目前音频处理模块已经有单独打包编译的项目:
1.编译官方模块
下载:
http://freedesktop.org/software/pulseaudio/webrtc-audio-processing/webrtc-audio-processing-0.3.1.tar.xz
目前当前官方模块仅有linux版本:
解压
xz -d webrtc-audio-processing-0.3.1.tar.xz
tar xf webrtc-audio-processing-0.3.1.tar
重命名:
mv webrtc-audio-processing-0.3.1 webrtc-audio-processing
编译:
cd webrtc-audio-processing
./configure --enable-debug --prefix=`pwd`/debug && make -j && make install
最终会在 webrtc-audio-processing 下 debug 目录中保存所有编译结果,里面的头文件和库文件在我们自己的项目中进行引入使用。
头文件目录:
webrtc-audio-processing/debug/include/webrtc_audio_processing
库文件.a/.so文件目录:
webrtc-audio-processing/debug/lib
2.创建测试项目
项目源码:https://e.coding.net/TangYuFan/speech-processing/WebRTC-AudioProcessing-main.git
wangzhongyu1997/WebRTC-AudioProcessing (github.com)
参考链接:
WebRTC AudioProcessing 调试方法 - 知乎 (zhihu.com)
项目根目录:
CMakeLists.txt:编写编译配置生成文件。
data:测试语音wav等格式文件。
out:创建空目录,在这下面执行 cmake.. 生成 Makefile 之后再执行 make 进行编译,最终得到的测试项目可执行文件 webtrc-audio-process
src:项目源码目录,测试类 webrtc_audio_processing.cc。

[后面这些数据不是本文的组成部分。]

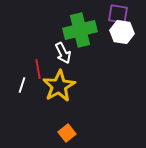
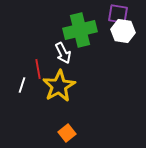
white hexagon: moved 1 px right, 1 px up
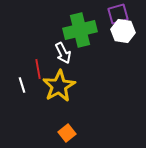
purple square: rotated 25 degrees counterclockwise
white line: rotated 35 degrees counterclockwise
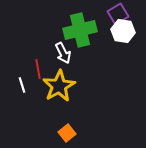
purple square: rotated 15 degrees counterclockwise
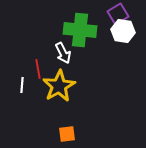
green cross: rotated 20 degrees clockwise
white line: rotated 21 degrees clockwise
orange square: moved 1 px down; rotated 30 degrees clockwise
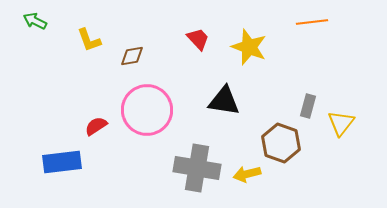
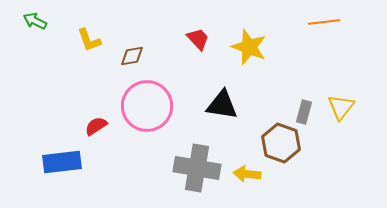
orange line: moved 12 px right
black triangle: moved 2 px left, 4 px down
gray rectangle: moved 4 px left, 6 px down
pink circle: moved 4 px up
yellow triangle: moved 16 px up
yellow arrow: rotated 20 degrees clockwise
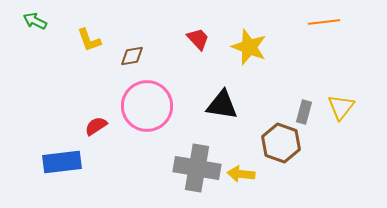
yellow arrow: moved 6 px left
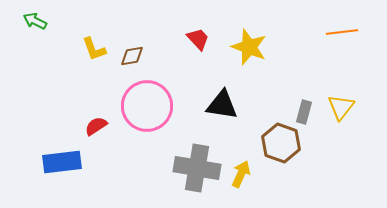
orange line: moved 18 px right, 10 px down
yellow L-shape: moved 5 px right, 9 px down
yellow arrow: rotated 108 degrees clockwise
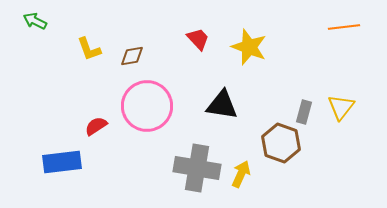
orange line: moved 2 px right, 5 px up
yellow L-shape: moved 5 px left
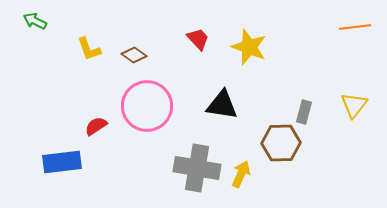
orange line: moved 11 px right
brown diamond: moved 2 px right, 1 px up; rotated 45 degrees clockwise
yellow triangle: moved 13 px right, 2 px up
brown hexagon: rotated 21 degrees counterclockwise
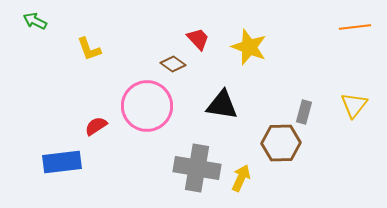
brown diamond: moved 39 px right, 9 px down
yellow arrow: moved 4 px down
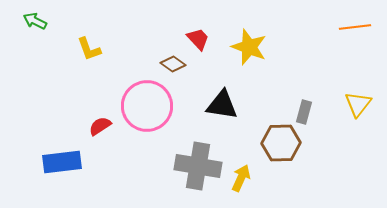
yellow triangle: moved 4 px right, 1 px up
red semicircle: moved 4 px right
gray cross: moved 1 px right, 2 px up
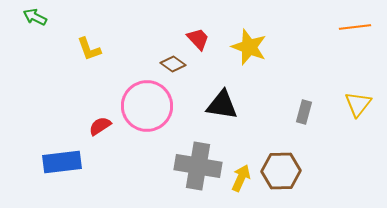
green arrow: moved 4 px up
brown hexagon: moved 28 px down
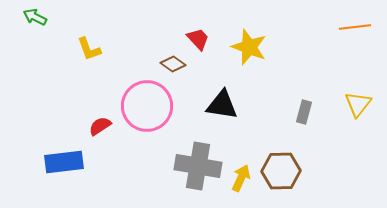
blue rectangle: moved 2 px right
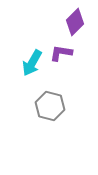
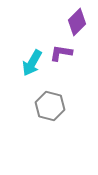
purple diamond: moved 2 px right
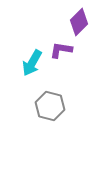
purple diamond: moved 2 px right
purple L-shape: moved 3 px up
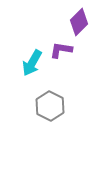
gray hexagon: rotated 12 degrees clockwise
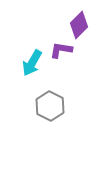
purple diamond: moved 3 px down
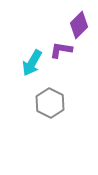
gray hexagon: moved 3 px up
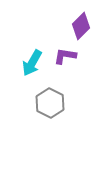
purple diamond: moved 2 px right, 1 px down
purple L-shape: moved 4 px right, 6 px down
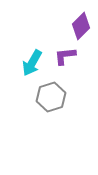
purple L-shape: rotated 15 degrees counterclockwise
gray hexagon: moved 1 px right, 6 px up; rotated 16 degrees clockwise
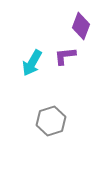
purple diamond: rotated 24 degrees counterclockwise
gray hexagon: moved 24 px down
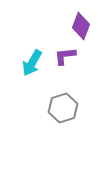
gray hexagon: moved 12 px right, 13 px up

webrtc-audio-processing:就是第一步编译官方模块的目录。
测试类源码 webrtc_audio_processing.cc:
/* 09/2017
shichaog
This is the main test File. Include noise suppresion, AEC, VAD.
*/
#include <string>
#include <iostream>
#include "webrtc/modules/audio_processing/include/audio_processing.h"
#include "webrtc/modules/interface/module_common_types.h"

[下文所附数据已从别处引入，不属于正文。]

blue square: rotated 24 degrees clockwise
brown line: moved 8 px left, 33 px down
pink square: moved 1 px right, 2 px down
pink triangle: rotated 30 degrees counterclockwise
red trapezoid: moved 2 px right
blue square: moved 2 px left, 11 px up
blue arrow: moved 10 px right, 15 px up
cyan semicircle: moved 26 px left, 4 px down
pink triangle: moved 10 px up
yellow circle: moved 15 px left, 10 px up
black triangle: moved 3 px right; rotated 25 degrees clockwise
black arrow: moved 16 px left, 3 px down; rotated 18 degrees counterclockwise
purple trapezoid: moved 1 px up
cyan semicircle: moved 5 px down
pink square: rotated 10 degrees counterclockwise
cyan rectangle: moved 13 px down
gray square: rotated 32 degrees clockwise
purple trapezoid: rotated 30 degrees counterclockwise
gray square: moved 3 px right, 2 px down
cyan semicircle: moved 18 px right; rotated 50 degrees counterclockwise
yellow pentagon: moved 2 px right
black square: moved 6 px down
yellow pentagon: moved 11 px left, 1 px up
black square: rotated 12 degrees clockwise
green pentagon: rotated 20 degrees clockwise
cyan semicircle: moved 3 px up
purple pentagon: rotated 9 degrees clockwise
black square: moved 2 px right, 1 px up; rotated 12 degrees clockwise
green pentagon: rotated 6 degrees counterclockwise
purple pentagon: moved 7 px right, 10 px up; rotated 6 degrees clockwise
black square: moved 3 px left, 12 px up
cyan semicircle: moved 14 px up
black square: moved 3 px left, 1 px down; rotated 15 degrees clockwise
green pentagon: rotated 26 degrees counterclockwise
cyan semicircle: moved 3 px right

#define EXPECT_OP(op, val1, val2) \
do { \
if (!((val1) op (val2))) { \
fprintf(stderr, "Check failed: %s %s %s\n", #val1, #op, #val2); \
exit(1); \
} \
} while (0)
#define EXPECT_EQ(val1, val2) EXPECT_OP(==, val1, val2)
#define EXPECT_NE(val1, val2) EXPECT_OP(!=, val1, val2)

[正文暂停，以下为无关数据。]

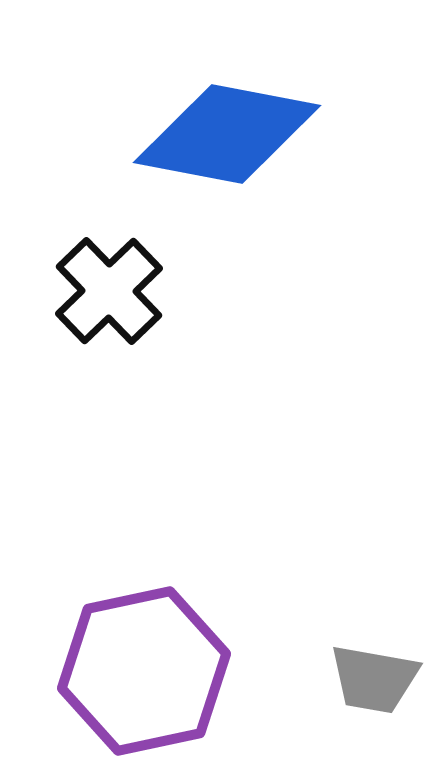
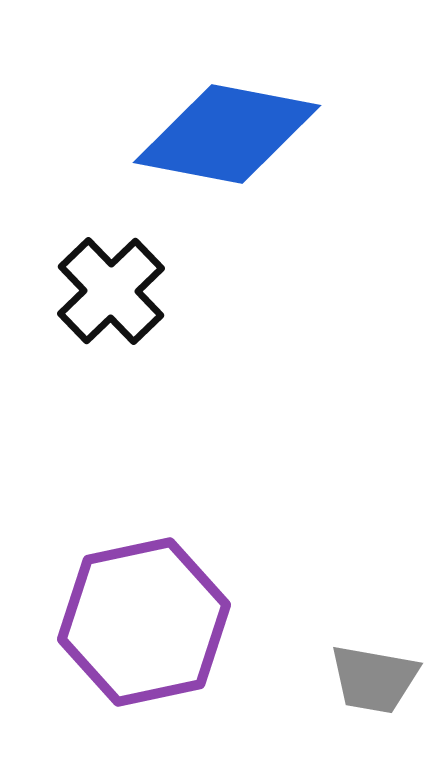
black cross: moved 2 px right
purple hexagon: moved 49 px up
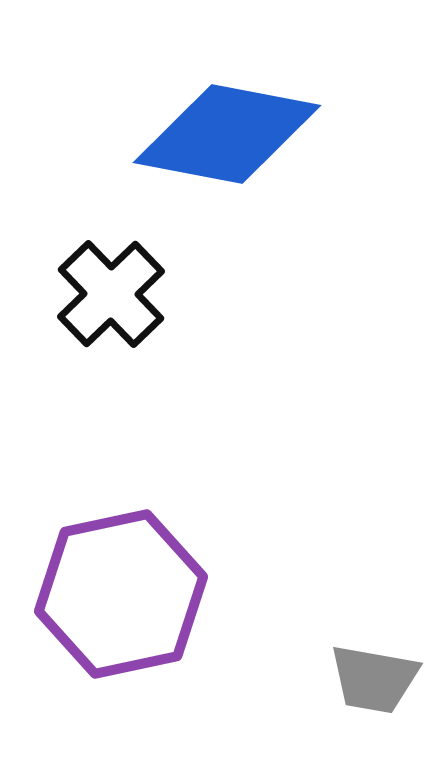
black cross: moved 3 px down
purple hexagon: moved 23 px left, 28 px up
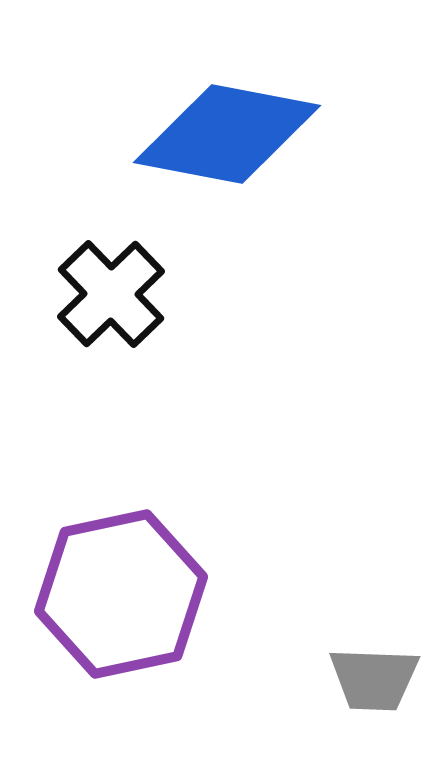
gray trapezoid: rotated 8 degrees counterclockwise
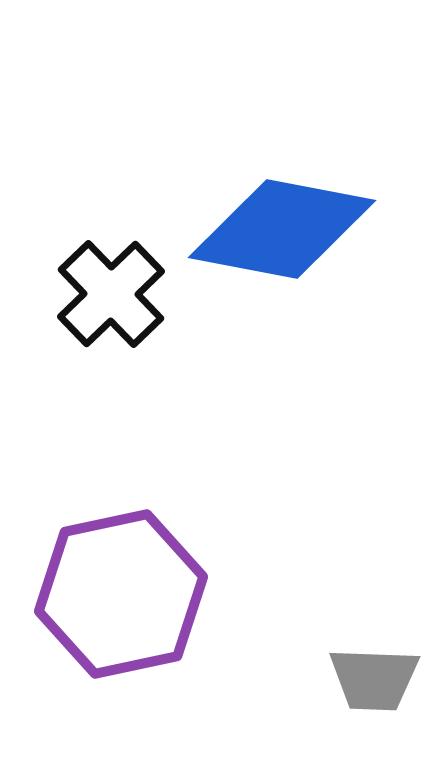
blue diamond: moved 55 px right, 95 px down
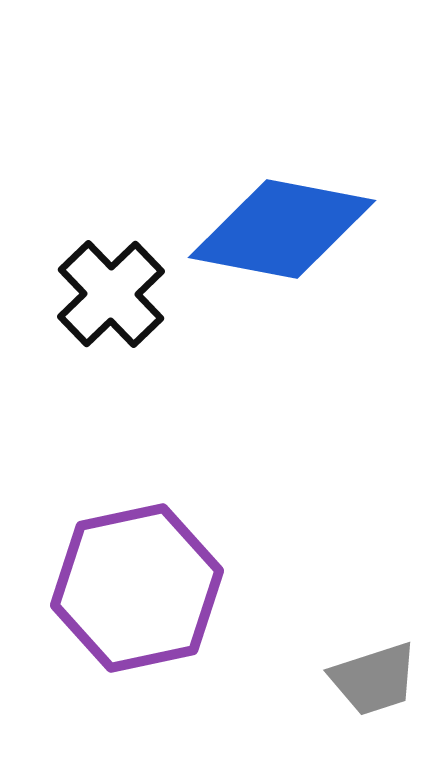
purple hexagon: moved 16 px right, 6 px up
gray trapezoid: rotated 20 degrees counterclockwise
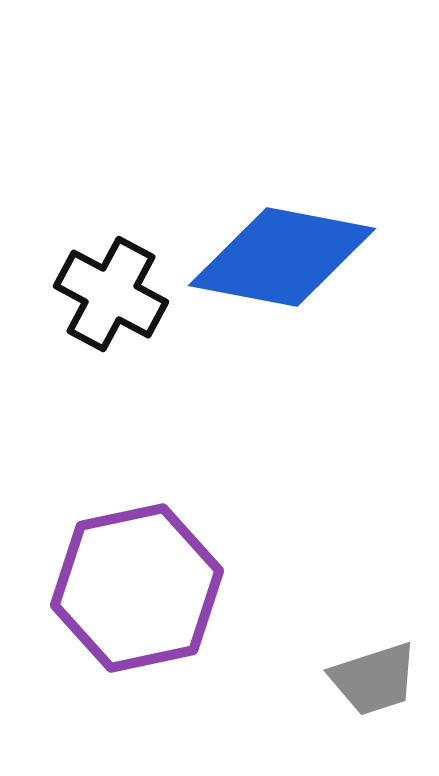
blue diamond: moved 28 px down
black cross: rotated 18 degrees counterclockwise
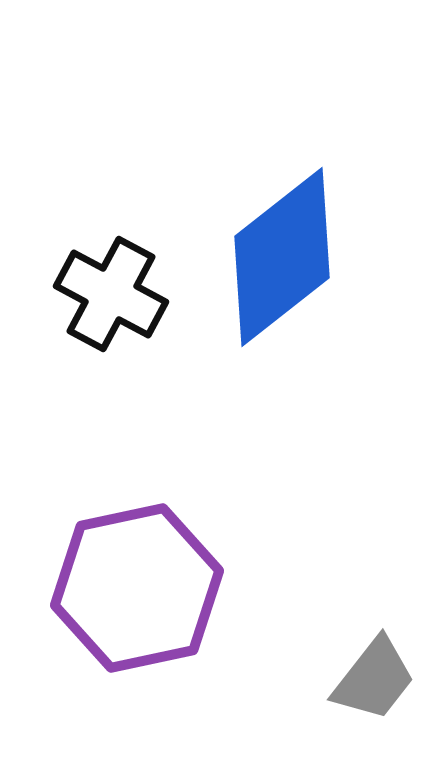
blue diamond: rotated 49 degrees counterclockwise
gray trapezoid: rotated 34 degrees counterclockwise
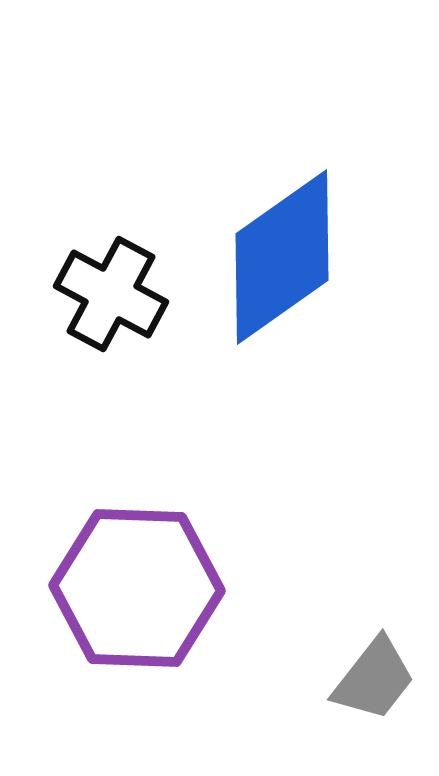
blue diamond: rotated 3 degrees clockwise
purple hexagon: rotated 14 degrees clockwise
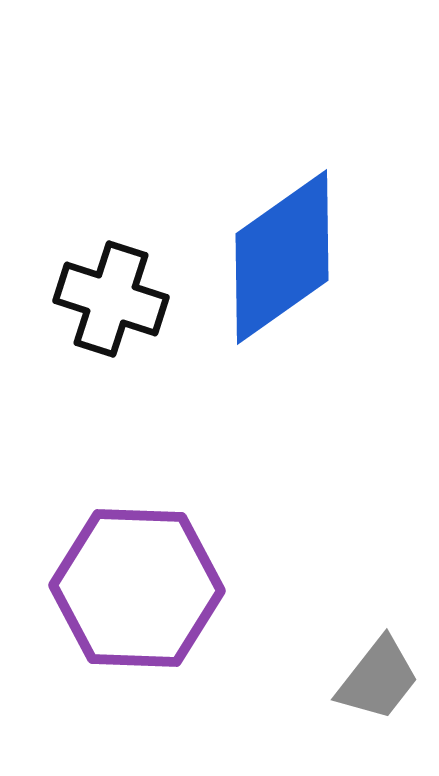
black cross: moved 5 px down; rotated 10 degrees counterclockwise
gray trapezoid: moved 4 px right
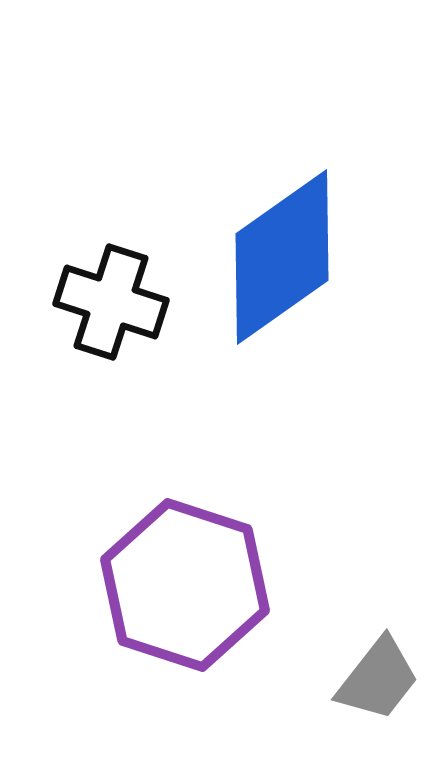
black cross: moved 3 px down
purple hexagon: moved 48 px right, 3 px up; rotated 16 degrees clockwise
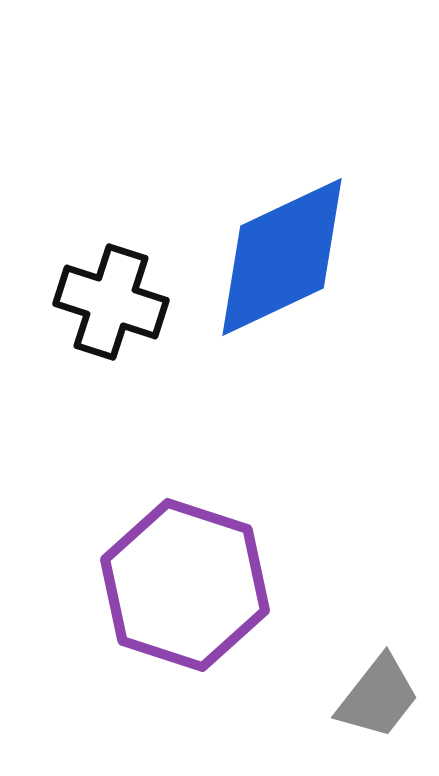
blue diamond: rotated 10 degrees clockwise
gray trapezoid: moved 18 px down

#define EXPECT_GT(val1, val2) EXPECT_OP(>, val1, val2)
#define EXPECT_LT(val1, val2) EXPECT_OP(<, val1, val2)
int usage() {
std::cout <<
"Usage: webrtc-audio-process -anc|-agc|-aec value input.wav output.wav [delay_ms echo_in.wav]"
<< std::endl;
return 1;
}
bool ReadFrame(FILE* file, webrtc::AudioFrame* frame) {
// The files always contain stereo audio.
size_t frame_size = frame->samples_per_channel_;
size_t read_count = fread(frame->data_,
sizeof(int16_t),
frame_size,
file);
if (read_count != frame_size) {
// Check that the file really ended.
EXPECT_NE(0, feof(file));
return false; // This is expected.
}
return true;
}
bool WriteFrame(FILE* file, webrtc::AudioFrame* frame) {
// The files always contain stereo audio.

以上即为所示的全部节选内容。